Thanks to the application of XAI methodologies, this study demonstrates that the previously trained Impact-Locator-AI model [29] exhibits robustness against various real-world perturbations, making it suitable for integration into embedded SHM systems for aerospace composite structures. Additionally, this work exemplifies the potential of XAI methodologies to enhance the technological readiness level of a broad range of AI-driven applications emerging from ongoing advancements in Artificial Intelligence.

Building on the present findings, future work should focus on expanding the range of signal perturbations analyzed. Additionally, evaluating the performance and interpretability of other model architectures —particularly those trained on data collected from diverse structural configurations—will help assess the generalizability of the approach.

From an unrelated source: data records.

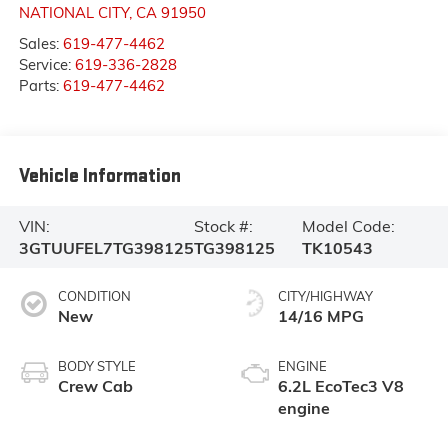
NATIONAL CITY
,
CA
91950
Sales:
619-477-4462
Service:
619-336-2828
Parts:
619-477-4462
Vehicle Information
VIN:
Stock #:
Model Code:
3GTUUFEL7TG398125
TG398125
TK10543
CONDITION
CITY/HIGHWAY
New
14/16 MPG
BODY STYLE
ENGINE
Crew Cab
6.2L EcoTec3 V8
engine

Also, the activation functions used can be studied through XAI methodologies to understand the performance of the model when dealing with the edges of the plate. Finally, the incorporation of other advanced explainability tools such as SHAP [28] can provide complementary insights to the current XAI methodologies, enabling a deeper understanding of feature contributions and decision-making processes within the model.